Thursday, August 05 2010
PostgreSQL, release, catalogs

Querying the Catalog to plan an upgrade

Some user on IRC was reading the releases notes in order to plan for a minor upgrade of his 8.3.3 installation, and was puzzled about potential needs for rebuilding GIST indexes. That's from the 8.3.5 release notes, and from the 8.3.8 notes you see that you need to consider hash indexes on interval columns too. Now the question is, how to find out if any such beasts are in use in your database?

It happens that PostgreSQL is letting you know those things by querying its system catalogs. That might look hairy at first, but it's very worth getting used to those system tables. You could compare that to introspection and reflexive facilities of some programming languages, except much more useful, because you're reaching all the system at once.
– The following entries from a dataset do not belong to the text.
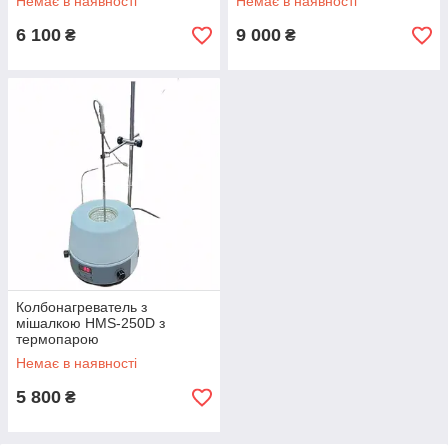
Немає в наявності
Немає в наявності
6 100
9 000
₴
₴
Колбонагреватель з
мішалкою HMS-250D з
термопарою
Немає в наявності
5 800
₴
But, well, here it goes:

SELECT schemaname, tablename, relname, amname, indexdef
  FROM pg_indexes i 
       JOIN pg_class c ON i.indexname = c.relname and c.relkind = 'i' 
       JOIN pg_am am ON c.relam = am.oid
 WHERE amname = 'gist';

Now you could replace the WHERE clause with WHERE amname IN ('gist', 'hash') to check both conditions at once. What about pursuing the restriction on the hash indexes rebuild to schedule, as they should only get done to indexes on interval columns. Well let's try it:

SELECT schemaname, tablename, relname as indexname, amname, indclass
  FROM pg_indexes i 
       JOIN pg_class c on i.indexname = c.relname and c.relkind = 'i' 
       JOIN pg_am am on c.relam = am.oid 
       JOIN pg_index x on x.indexrelid = c.oid 
 WHERE amname in ('btree', 'gist') 
       and schemaname not in ('pg_catalog', 'information_schema');

We're not there yet, because as you notice, the catalogs are somewhat optimized and not always in a normal form. That's good for the system's performance, but it makes querying a bit uneasy. What we want is to get from the indclass column if there's any of them (it's an oidvector) that applies to an interval data type. There's a subtlety here as the index could store interval data even if the column is not of an interval type itself, so we have to find both cases.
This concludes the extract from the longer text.